Rapport 2013
La situation des droits humains dans le monde

10 juin 2011

Les nouvelles informations faisant état de décès font craindre pour la sécurité des jeunes manifestants en Syrie

Les nouvelles informations faisant état de décès font craindre pour la sécurité des jeunes manifestants en Syrie

Amnesty International a exhorté les autorités syriennes à protéger les enfants qui manifestent, alors que, selon de récentes informations, des jeunes ont été torturés et tués.

Sur des vidéos diffusées ces derniers jours, on peut voir deux nouveaux adolescents – Thamer al Sahri et Nazir Abd al Kader – qui sont morts des suites des blessures leur ayant été infligées par les coups et les balles.

« Si elles sont confirmées, les informations selon lesquelles les forces de sécurité syriennes ont torturé et tué des enfants en détention témoigneraient du fait qu'elles ont franchi un nouveau cap dans leur répression sanglante des manifestations, a déclaré Philip Luther, directeur adjoint du programme Afrique du Nord et Moyen-Orient d'Amnesty International.

« Les morts violentes de Thamer al Sahri et d'autres enfants sont extrêmement choquantes, tout comme la flagrante inaction des autorités pour maîtriser les forces de sécurité accusées d'en être responsables. »

Les médias du monde entier ont diffusé jeudi 9 juin une vidéo amateur, montrant semble-t-il le corps d'un jeune homme de 15 ans, Thamer al Sahri, restitué la veille à sa famille dans le village syrien de Jeeza.

Thamer al Sahri a « disparu » le 29 avril après que des villageois ont tenté de se rendre dans la ville assiégée de Deraa, dans le sud du pays.

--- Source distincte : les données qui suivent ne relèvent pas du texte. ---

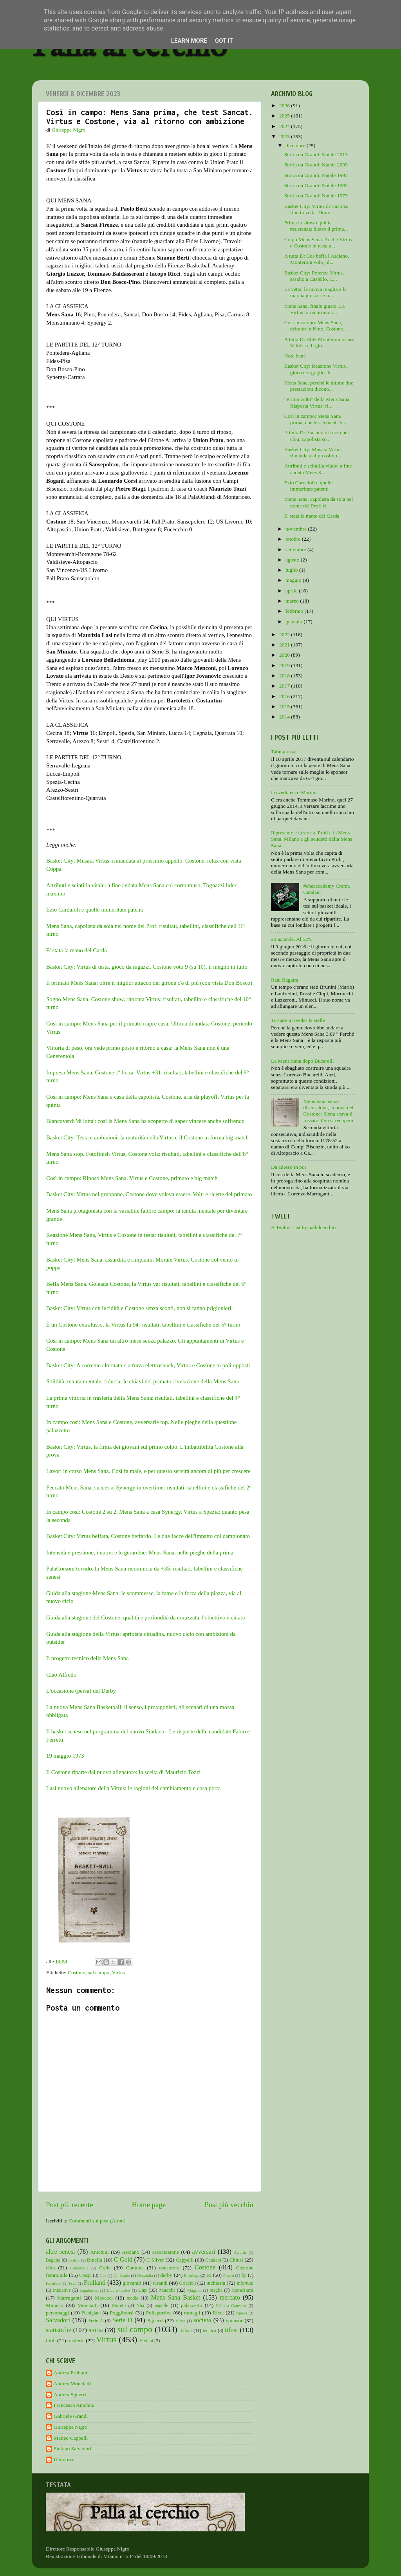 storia (96, 2330)
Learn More (189, 40)
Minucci (54, 2305)
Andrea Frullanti (71, 2373)
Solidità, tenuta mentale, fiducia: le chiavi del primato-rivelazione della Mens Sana (142, 1381)
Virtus (118, 1972)
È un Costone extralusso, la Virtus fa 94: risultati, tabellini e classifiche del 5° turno (143, 1324)
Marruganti (69, 2298)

Quelque 500 personnes auraient été arrêtées dans la région ce même jour.

La vidéo montre ce qui serait son cadavre perforé par des impacts de balles, avec un œil et plusieurs dents en moins. Il aurait également la nuque brisée et une jambe cassée.

Thamer al Sahri est le quatrième enfant qui serait mort en détention depuis le mois de mars. Les militants syriens des droits humains ont rendu compte du décès de Diyaa Yahya Khatib, 16 ans, de la ville de Homs, et de Saleh Ahmed al Khateb, 14 ans, de la ville de Deraa, morts des suites de torture au cours de leur détention en mars et avril respectivement.

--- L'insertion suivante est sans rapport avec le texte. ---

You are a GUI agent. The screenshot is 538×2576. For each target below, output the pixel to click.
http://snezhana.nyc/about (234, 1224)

En outre, les manifestants en Syrie ont été galvanisés par l'annonce de la mort à la fin du mois de mai d'Hamza al Khateeb, âgé de 13 ans. Il a « disparu » lors d'arrestations massives près de Deraa le 29 avril et on a plus tard appris qu'il était détenu par les forces aériennes de sécurité.

Les autorités syriennes ont nié qu'Hamza al Khateeb ait subi des tortures ou que son corps ait été mutilé, affirmant qu'il est mort sous les tirs d'un groupe armé et que son corps s'est décomposé durant la période qui s'est écoulée avant qu'il ne soit rendu à sa famille.

Amnesty International a consulté un médecin légiste qui a analysé une vidéo de son cadavre et conclu que les blessures visibles indiquaient que le garçon avait subi des violences répétées infligées à l'aide d'un instrument contondant alors qu'il était en vie. Il a identifié deux blessures par balles, l'une au torse, semble-t-il tirée à bout portant, et l'autre au bras, avec des lésions laissant à penser qu'Hamza al Khateeb était encore en vie à ce moment-là également.

Jeudi 9 juin, Amnesty International a reçu un clip vidéo où l'on peut voir le corps d'un autre jeune homme. Il s'agirait de Nazir Abd al Kader, probablement âgé de 18 ou 19 ans, car il aurait terminé sa scolarité en 2010. Son cadavre présentait des signes probants de mauvais traitements.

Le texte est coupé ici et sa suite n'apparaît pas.